PARIS – The French authorities have started probe into 560 individuals over tax avoidance based on information revealed in the leaked Panama Papers, it has been learnt.

Among many others, the French taxpayers are also suspected of having money stashed away through shell corporations in offshore tax havens such as the Bahamas and British Virgin Islands.

‘Probe has begun on 560 taxpayers’, a finance ministry spokeswoman confirmed. A source privy to the developments said the probes could take several months to complete.

The taxpayers who used Mossack Fonseca’s services had hidden away 4 billion euros ($4.3 billion) in assets for which the French government is due to recuperate 1.2 billion euros in unpaid taxes and fines, according to Minister of Budget, Christian Eckert.

Another 724 taxpayers had also used the Panamanian firm for concealing assets but were already known to French tax authorities, who in 2013 created a service (STDR) to give those holding undeclared offshore accounts the chance to whiten their money.

By mid-September the STDR had received overall 47,000 requests from taxpayers to normalise their situation.

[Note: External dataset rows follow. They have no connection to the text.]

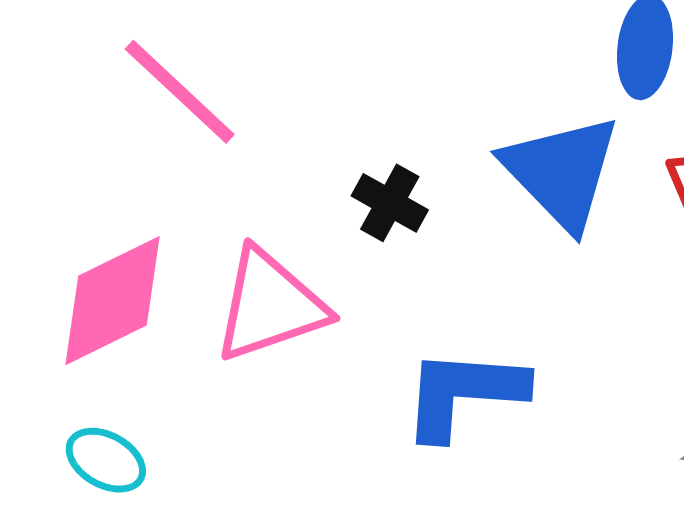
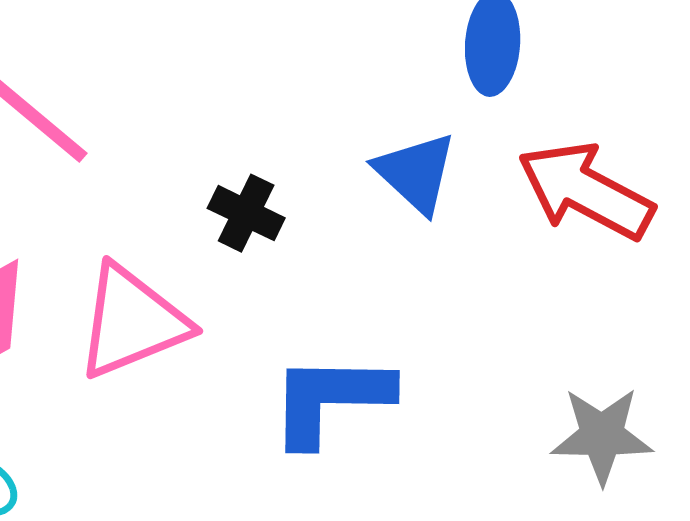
blue triangle: (561, 172) -> (416, 173), size x0.7

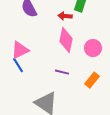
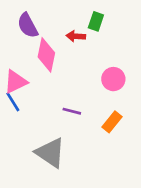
pink diamond: (66, 40) -> (46, 55), moved

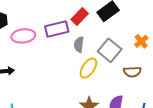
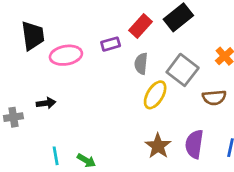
purple rectangle: (57, 29) -> (111, 44), size x0.6

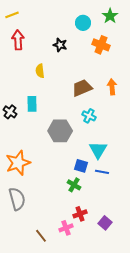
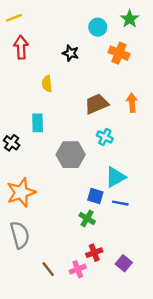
black cross: (10, 112) -> (12, 143), moved
cyan triangle: (98, 150) -> (115, 177), turned 30
brown line: (41, 236) -> (48, 269), moved

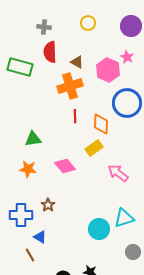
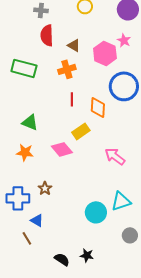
green rectangle: (20, 67) -> (24, 68), moved
orange cross: (70, 86) -> (67, 69), size x0.7
green triangle: (33, 139) -> (30, 122), turned 30
yellow rectangle: (94, 148) -> (81, 131), moved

It related to 28.8 billion euros of assets for which 6.3 billion euros of unpaid taxes and fines have been recovered.

France is not the first country to publish the number of tax probes it has launched into entities linked to the Panama Papers.

In September, Denmark also confirmed it was working on 320 cases implicating 500-600 taxpayers.

The Papers, which were published at the initiative of the International Consortium of Investigative Journalists (ICIJ), showed how some wealthy individuals, public officials and even sports stars had been keeping assets in offshore accounts to avoid tax.

The Supreme Court in Pakistan is also currently hearing a slew of petitions seeking a probe into off-shore holdings linked to ruling family named in Panama papers truce.